▶ **Your goal**
Only lines with the word "Budapest" belong in the answer; copy them from the records below.
Top of Data to process
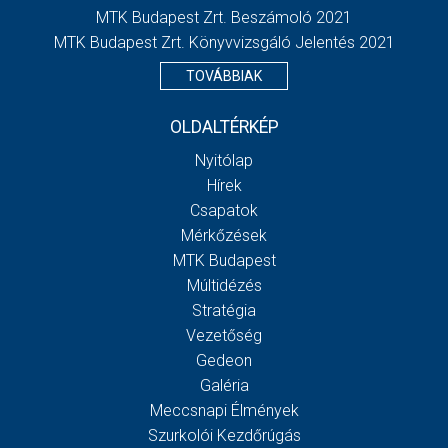
MTK Budapest Zrt. Beszámoló 2021
MTK Budapest Zrt. Könyvvizsgáló Jelentés 2021
TOVÁBBIAK
OLDALTÉRKÉP
Nyitólap
Hírek
Csapatok
Mérkőzések
MTK Budapest
Múltidézés
Stratégia
Vezetőség
Gedeon
Galéria
Meccsnapi Élmények
Szurkolói Kezdőrúgás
Bottom of Data to process
▶ **Exercise solution**
MTK Budapest Zrt. Beszámoló 2021
MTK Budapest Zrt. Könyvvizsgáló Jelentés 2021
MTK Budapest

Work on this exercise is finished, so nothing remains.